China’s economy is continuing to slow, as the new leadership takes power. As the chart shows of H1 performance:
- Electricity consumption (red line) was up 5% versus H1 2012
- Bank lending was up 4%
These levels are of course well below the published GDP figure of 7.5% for Q2, but the two types of data are quite different in their role. GDP targets are set by the Communist Party and are currently the main mechanism for promotion for party officials. But economic growth is better estimated from real output numbers such as electricity consumption and lending growth. Logic, after all, suggests it would be quite impossible to calculate an accurate GDP figure on a Western basis within 2 weeks of the end of the quarter. Most companies at this stage have not even finalised their own results, let alone had time to report them to central government.
The next 6 months are thus likely to see major changes in China’s economy. President Xi and premier Li simply cannot afford to let things drift further, as an unprecedented editorial in the state-owned China Daily makes clear. Editor-at-large Ed Zhang does not seek to hide the problems now facing the country, and his analysis deserves quoting in some detail:
“Funds wasted by those in local government are drain on economy and will badly hamper urgently needed reforms….
“Premier Li Keqiang and Finance Minister Lou Jiwei must have been aware of how many big-ticket investment projects were going on in China and how much money they were gobbling up. But no mathematical modeling could ascertain how much damage those wasteful projects have done and are doing to society.
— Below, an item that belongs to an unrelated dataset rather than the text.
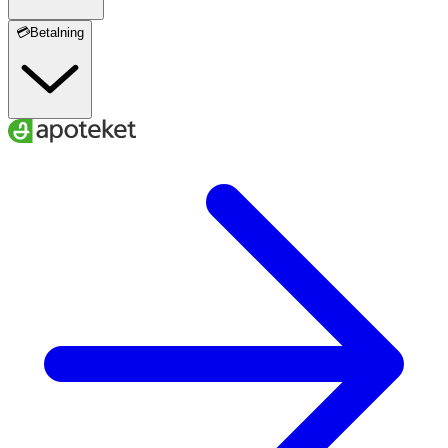
💳Betalning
“Now, most local governments are prisoners of the investment projects they began in haste and are regretting at leisure because they did not have the resources to take the projects to a profitable conclusion.
“Therefore, it is unrealistic to expect a rapid rise in consumer spending in China. All the old investments have a double dampening effect by channeling society’s money away from consumers and by supporting often excessively large projects that offer little use to small private companies.
“As for the government, officials need to go through a thought-provoking learning process to realize that some things are more important than just big money and big numbers.
“They also have to learn how to create jobs without building new factories, to generate prosperity (and tax revenue) without spending a lot of public funds and, perhaps, to sell some of their useless projects to turn-around managers from the private sector.
“Before the country goes through a process like this, it is highly likely some investors will lose money on China, including those involved in urban housing projects from second-tier cities down. They will lose their investment in manufacturing than in the service sector.
“They will be at even greater risk if the companies in which they invested have been collaborating with local governments in uneconomical development projects, especially the very large ones based on filling in the sea or leveling a mountain.
“The investors at most risk are those whose funds are in wealth management products that channel funds for local governments.”
China’s National Audit Office has now begun an emergency audit of all local government borrowing, in order that Xi/Li can understand the scale of the problem they have inherited. And as Moody’s notes, there can be only one outcome from this:
“Balance sheet adjustments by local governments will mean a curtailment of investment and add further downward pressure on China’s economic growth.”
Those who focus on the published GDP numbers are thus missing the real story. Of course Party officials will still meet their target levels whilst this audit is carried out. But real economic growth levels may well be negative by the end of the year if the balance sheet problems turn out to be as bad as many external observers fear.
Companies who have not yet developed a contingency plan for this development therefore now need to move very quickly indeed.